Before registering an LLC or corporation, you must comprehend many crucial facts, but it is not impossible to do so; it just requires time. It is a viable option for individuals who lack the knowledge to manage it alone; many prefer to sit down with a professional and explore their options. Whatever route you choose, be aware that there are many resources out there to support your achievement.

Guarantee Debts and Obligations 

If you don’t intend to be held personally liable for the LLC’s debts and obligations, avoid orally or in writing guaranteeing the LLC’s debts and obligations.

The Bottom Line 

Your e-commerce business will gain financially and even psychologically by becoming an LLC. After you’ve formed your LLC, you can focus on the essential parts of running your business and steering it in the right direction.

However, creating an LLC can be challenging, especially regarding business paperwork and submitting an annual profit report.
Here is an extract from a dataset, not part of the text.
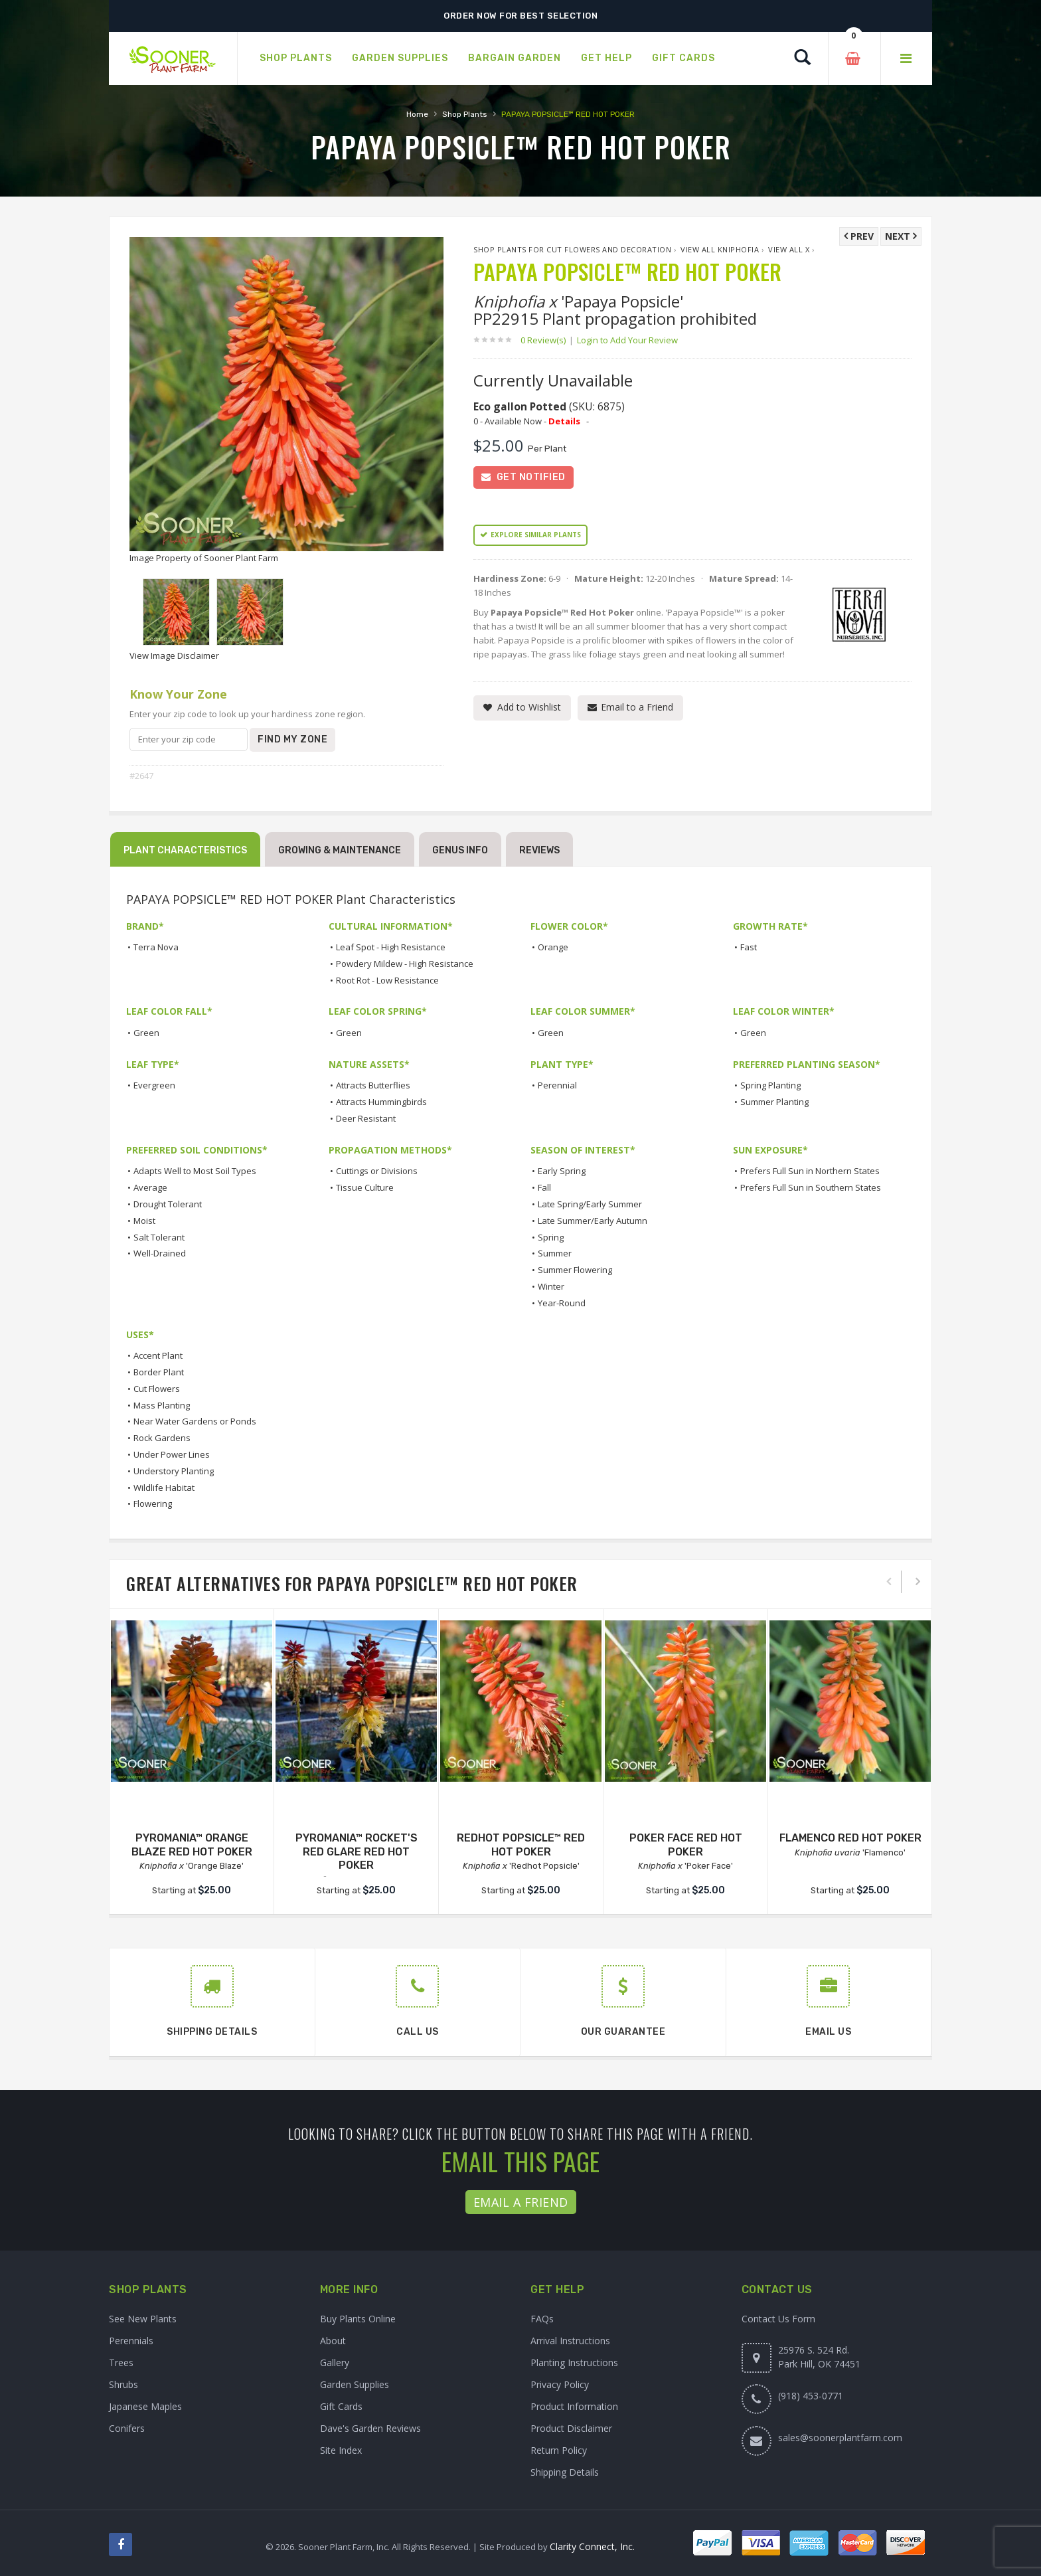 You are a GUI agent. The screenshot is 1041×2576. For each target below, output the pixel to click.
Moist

Despite the legal paperwork you will need to handle, it is a trustworthy kind of business. Make sure you examine the pros and cons before selecting whether to form an LLC or incorporate. Clients trust it, and the tax advantages will make you a ton of money.


Forming an LLC typically requires between $50 and $150. The state you file in and any additional fees, such as an operating agreement or doing business, will impact the price of your LLC (DBA). State-specific filing costs for LLC creation and incorporation exist.

It is necessary to draft and submit Articles of Organization, also known as a Certificate of Organization, to the state. All necessary initial franchise taxes and filing costs, as well as any other initial fees, must be paid. If you use BizFilings to create your LLC, all you need to do is fill out our short LLC paperwork, and we’ll take care of the rest. We’ll draft and submit your LLC and Articles of Organization forms.

No, you can create and submit your Articles of Organization, one of the most crucial LLC paperwork. Make sure you know the criteria in the state where you plan to incorporate. You may form an LLC, finish your LLC forms, and save by paying attorney fees using Northwest’s service.

Usually, there are neither residency nor statutory limitations on who can form an LLC. A few states, though, have laws stating that administrators and members must be at least 18 years old, or the legal age of consent.

It typically takes between a week and ten business days, depending on how quickly the state processes business filings. In some states, the state agency frequently grants the limited liability company approval within just three business days after receiving your intake information.

Because they are frequently more economical than corporations while providing liability protection, many business owners form LLCs. For instance, personal assets are treated differently from LLC funds. They’re also typically treated as pass-through tax entities, allowing you to claim them on your taxes. The exceptions are LLCs whose owners elect to pay corporate taxes.

Because an LLC provides the same liability protection as a corporation, but with a less rigid structure and fewer administrative obligations, many small firms are set up as limited liability corporations, or LLCs.

However, not everyone requires an LLC. Some companies can succeed as single proprietorships, while others should establish corporations.